*Task directions*: Which lines of the records below contain the string "Maszyny"? Report each of them.

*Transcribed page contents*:
# # # # #

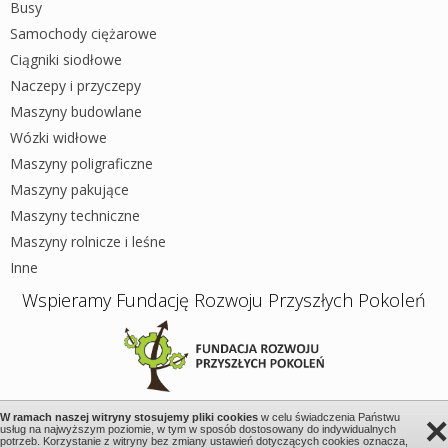
Busy
Samochody ciężarowe
Ciągniki siodłowe
Naczepy i przyczepy
Maszyny budowlane
Wózki widłowe
Maszyny poligraficzne
Maszyny pakujące
Maszyny techniczne
Maszyny rolnicze i leśne
Inne
Wspieramy Fundację Rozwoju Przyszłych Pokoleń
×
W ramach naszej witryny stosujemy pliki cookies
w celu świadczenia Państwu
usług na najwyższym poziomie, w tym w sposób dostosowany do indywidualnych
Wszystkie prawa zastrzeżone 2026 © Wystawione.pl
potrzeb. Korzystanie z witryny bez zmiany ustawień dotyczących cookies oznacza,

# # # # #

*Response below*:
Maszyny budowlane
Maszyny poligraficzne
Maszyny pakujące
Maszyny techniczne
Maszyny rolnicze i leśne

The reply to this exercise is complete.